Jack Bruce (born May 14, 1943) is a musician (bass guitar, cello and occasional piano), singer and songwriter.

He played with the John Mayall group and Manfred Mann before moving on to his most famous role as bass player in the power trio (some would say the first "supergroup") Cream. He wrote the majority of Cream's material, with lyricist Pete Brown[?].

Jack's playing was clearly based on his classical training and he is reputed to have said that Johann Sebastian Bach wrote the greatest bass-lines ever.

In the early days of Cream, Jack played a Fender VI (6 string) bass whose narrow string spacing, and shorter than average scale-length, made it the ideal vehicle for a nimble-thinking and nimble-fingered innovator like Jack.

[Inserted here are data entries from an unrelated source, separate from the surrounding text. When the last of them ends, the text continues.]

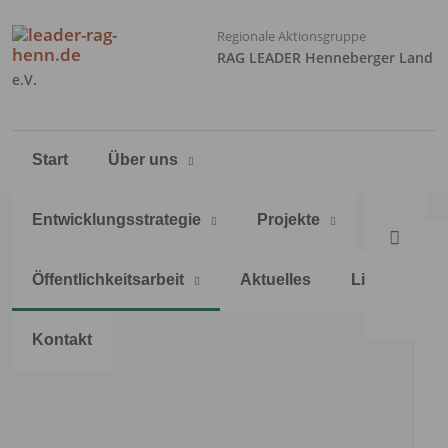
Regionale Aktionsgruppe
RAG LEADER Henneberger Land
e.V.
Navigation
Start
Über uns
überspringen
Entwicklungsstrategie
Projekte
Öffentlichkeitsarbeit
Aktuelles
Links
Kontakt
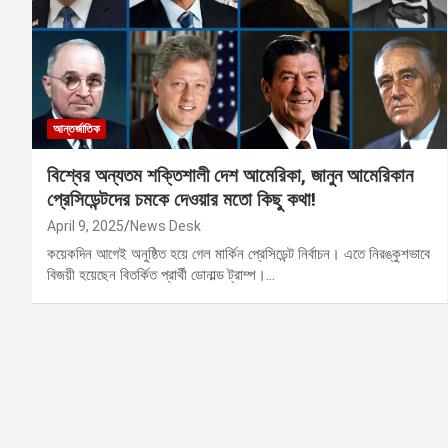
আন্তর্জাতিক
বিশ্বের অন্যতম শক্তিশালী দেশ আমেরিকা, জানুন আমেরিকান
প্রেসিডেন্টদের চমকে দেওয়ার মতো কিছু কথা!
April 9, 2025
News Desk
কয়েকদিন আগেই অনুষ্ঠিত হয়ে গেল মার্কিন প্রেসিডেন্ট নির্বাচন। এতে নিরঙ্কুশভাবে
বিজয়ী হয়েছেন বিতর্কিত প্রার্থী ডোনাল্ড ট্রাম্প।…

His next bass was another short-scale model, but this time a more normal looking four-string - the Gibson EB3. This had two powerful pickups, and was (at least in part) responsible for the thick, brooding bass sound that Jack used on albums like Wheels of Fire.

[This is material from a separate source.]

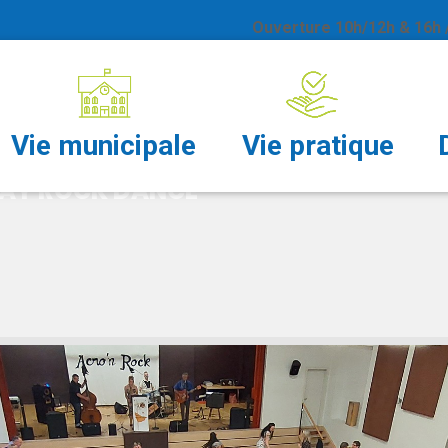
Ouverture 10h/12h & 16h /
K DANCE
Vie municipale
Vie pratique
AY ROCK DANCE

Over the years since Cream, Jack has worked with many fine musicians and collaborated with jazz greats like Carla Bley (on the Escalator Over the Hill album). His initial solo albums after Cream were Songs For a Tailor (with players like Chris Spedding[?], John Hiseman[?], Dick Heskstall-Smith[?], Art Themen[?] and George Harrison), Harmony Row and Into The Storm, then he diversified into jazz again. He later spent time playing as part of Ringo Starr's All-Starr Band[?].

He is still touring and recording, these days playing a Warwick fretless bass.